Going somewhere, Solo? Star Wars bounces back.





I took the kids to see Solo with low expectations. We left the cinema elated, after the best Star Wars film since the 80s.

This was a surprise - a shock, even. For the most part, the films released since Return of the Jedi have been a succession of disappointments. Rogue One was an exception, but even it suffered from a garbled plot, especially in its early stages.

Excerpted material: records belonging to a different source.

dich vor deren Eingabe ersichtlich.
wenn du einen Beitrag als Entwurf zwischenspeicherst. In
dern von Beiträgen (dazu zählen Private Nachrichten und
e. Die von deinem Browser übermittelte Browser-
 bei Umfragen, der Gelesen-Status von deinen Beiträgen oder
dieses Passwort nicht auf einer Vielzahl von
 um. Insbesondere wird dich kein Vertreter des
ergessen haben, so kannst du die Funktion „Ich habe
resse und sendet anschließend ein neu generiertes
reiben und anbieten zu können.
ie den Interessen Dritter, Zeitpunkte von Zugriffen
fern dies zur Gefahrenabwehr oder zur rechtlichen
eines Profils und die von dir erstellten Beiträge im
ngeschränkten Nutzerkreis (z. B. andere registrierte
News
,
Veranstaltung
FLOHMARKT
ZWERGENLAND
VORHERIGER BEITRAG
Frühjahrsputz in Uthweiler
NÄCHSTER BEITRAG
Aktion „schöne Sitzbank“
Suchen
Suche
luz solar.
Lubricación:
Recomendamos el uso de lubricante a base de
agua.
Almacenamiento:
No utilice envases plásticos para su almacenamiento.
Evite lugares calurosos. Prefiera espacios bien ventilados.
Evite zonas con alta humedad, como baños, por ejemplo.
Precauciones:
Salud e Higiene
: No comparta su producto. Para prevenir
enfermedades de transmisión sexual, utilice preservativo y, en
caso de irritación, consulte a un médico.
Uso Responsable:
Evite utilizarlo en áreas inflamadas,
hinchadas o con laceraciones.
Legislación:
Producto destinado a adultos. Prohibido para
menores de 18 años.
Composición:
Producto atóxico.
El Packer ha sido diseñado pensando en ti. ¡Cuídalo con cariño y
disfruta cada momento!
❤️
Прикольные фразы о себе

Three things distinguish Solo from the dismal catalogue that preceded it. The first is the quality of its script. Its plot is coherent and clear - even as it takes in a succession of twists, reversals and double-crosses. You always know what's going on, and you never have to reach for an extravagant justification for some unlikely action. The dialogue is fine; it bounces along like that of the original trilogy. And the characters are good: clear archetypes that give the actors something to get their teeth into, which is just what this sort of film needs. When Star Wars attempts complex characters, it ends up with brow-furrowed blandness. There's none of that here.

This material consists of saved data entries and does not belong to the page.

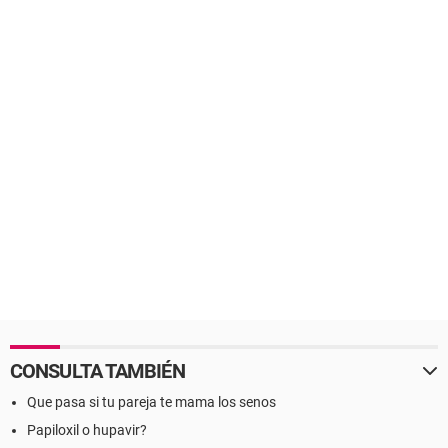
CONSULTA TAMBIÉN
Que pasa si tu pareja te mama los senos
Papiloxil o hupavir?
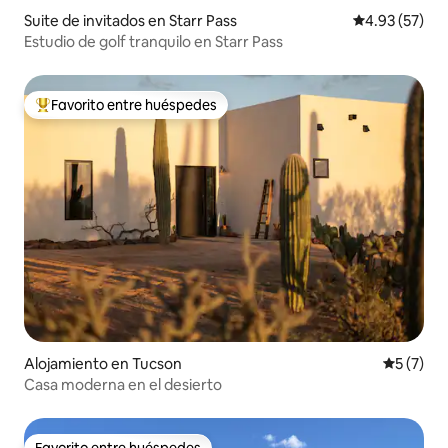
Suite de invitados en Starr Pass
Calificación 
4.93 (57)
Estudio de golf tranquilo en Starr Pass
Favorito entre huéspedes
Favorito entre huéspedes preferido
Alojamiento en Tucson
Calificac
5 (7)
Casa moderna en el desierto
Favorito entre huéspedes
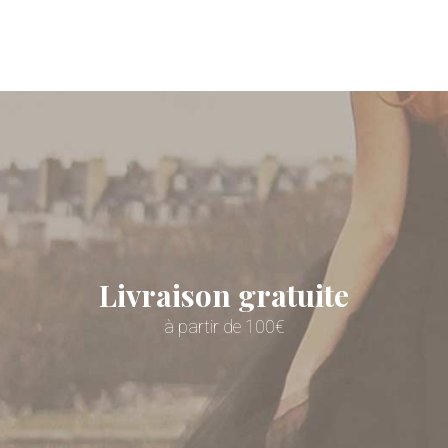
Livraison gratuite
à partir de 100€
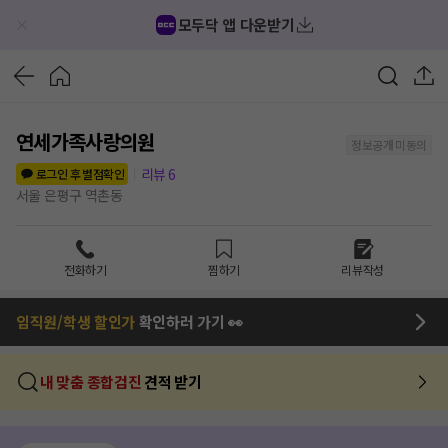
모두닥 앱 다운받기
연세가족사랑의원
정보공개 미동의
리뷰
6
로그인 후 별점확인
서울 은평구 역촌동
전화하기
찜하기
리뷰작성
임직원/학생 할인가
확인하러 가기 👀
내 맞춤 종합검진
견적 받기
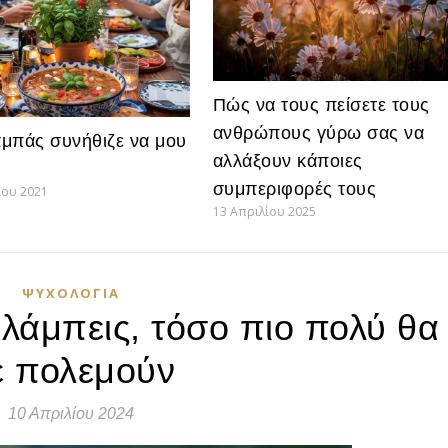
Πώς να τους πείσετε τους
ανθρώπους γύρω σας να
μπάς συνήθιζε να μου
αλλάξουν κάποιες
συμπεριφορές τους
ίου 2021
13 Απριλίου 2025
ΨΥΧΟΛΟΓΊΑ
λάμπεις, τόσο πιο πολύ θα
ε πολεμούν
10 Απριλίου 2024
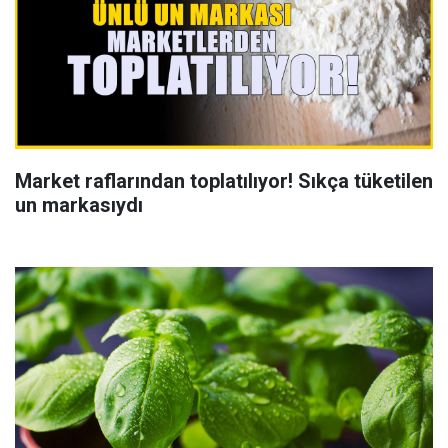
Market raflarından toplatılıyor! Sıkça tüketilen
un markasıydı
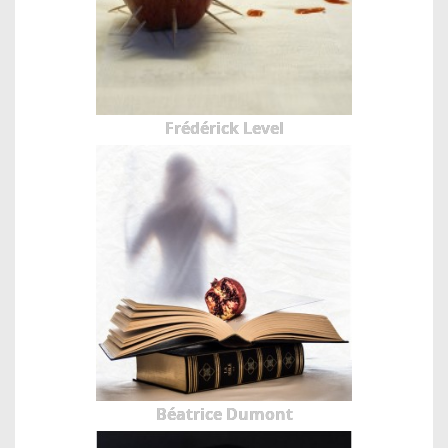
Frédérick Level
Béatrice Dumont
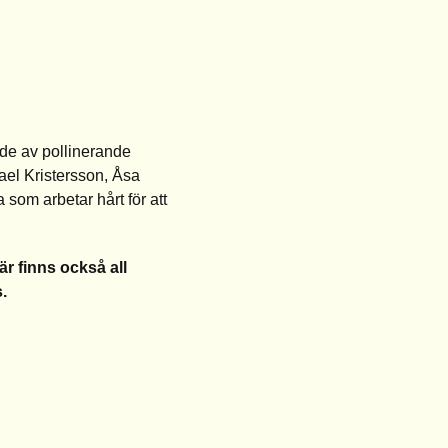
nde av pollinerande
el Kristersson, Åsa
na som arbetar hårt för att
r finns också all
.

Second, the film steals from the best. Its main influences appear to be Westerns and cinematic classics like Casablanca and Le Salaire de la Peur - not other Star Wars films and the awful weight of geeky expectations. After the turgid Force-warblings of The Last Jedi, that's tremendously refreshing. The original Star Wars cheerfully plundered cinema's riches (especially the films of Akira Kurosawa and John Ford); with Solo, the series goes back to picking the pockets of the great rather than pompously cannibalising itself. Yes, there are innumerable nods to other films in the series, but they're deftly done and don't feel forced.

Third, Solo is light-hearted in a way that works. Unlike The Last Jedi, the humour fits the mood of the film. The jokes work because they don't undermine the setting (as Poe Dameron's prank call to Hux did last time out). Solo's tone is similar to the first couple of Indiana Jones films - and that's entirely appropriate. At the same time, this is a caper film in which sympathetic characters die and in which the horrors of an oppressive universe are clearly shown - whether it's the Dickensian street life of Corellia, the grimness of the slave-planet where the all-important fuel is produced or the finale's traumatised shanty-town with its mutilated inhabitants. The balance is maintained - and that's infinitely preferable to any amount of droning on about balance in the Force.

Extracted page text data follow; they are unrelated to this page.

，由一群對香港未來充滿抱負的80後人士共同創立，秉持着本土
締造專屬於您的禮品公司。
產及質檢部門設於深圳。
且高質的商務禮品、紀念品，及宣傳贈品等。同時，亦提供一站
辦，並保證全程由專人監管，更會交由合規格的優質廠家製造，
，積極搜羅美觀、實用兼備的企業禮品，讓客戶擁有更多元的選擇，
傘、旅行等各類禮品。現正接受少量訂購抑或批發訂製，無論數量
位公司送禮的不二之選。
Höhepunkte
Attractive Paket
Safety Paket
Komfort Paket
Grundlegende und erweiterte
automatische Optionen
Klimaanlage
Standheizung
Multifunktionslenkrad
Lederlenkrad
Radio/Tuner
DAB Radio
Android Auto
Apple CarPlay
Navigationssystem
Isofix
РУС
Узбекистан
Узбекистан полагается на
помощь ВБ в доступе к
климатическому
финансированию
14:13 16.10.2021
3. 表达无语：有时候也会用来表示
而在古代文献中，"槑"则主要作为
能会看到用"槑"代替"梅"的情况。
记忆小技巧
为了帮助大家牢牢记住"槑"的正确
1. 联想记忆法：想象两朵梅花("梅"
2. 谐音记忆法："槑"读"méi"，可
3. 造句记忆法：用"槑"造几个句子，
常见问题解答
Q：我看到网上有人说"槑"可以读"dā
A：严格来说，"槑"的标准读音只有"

Indeed, I don't think the Force or jedis are ever mentioned in Solo, and that's also refreshing. A light dusting of cod-mysticism is all very well in Star Wars films: a training montage here, a spot of telekinetic strangulation there. But once you get into its deeper cosmological meanderings, it gets very tedious indeed. The Force's absence from Solo is welcome relief.

And Solo looks great too. It shows us backwater planets, grimy saloons and dusty townships. And it populates these enclaves with a tremendous range of squirming, grunting and growling entities. That's exactly what's needed from a series whose spiritual heart has always been Mos Eisley.

And on that note, we get not one but two nods to the first film's showdown with Greedo. Han shoots first, of course.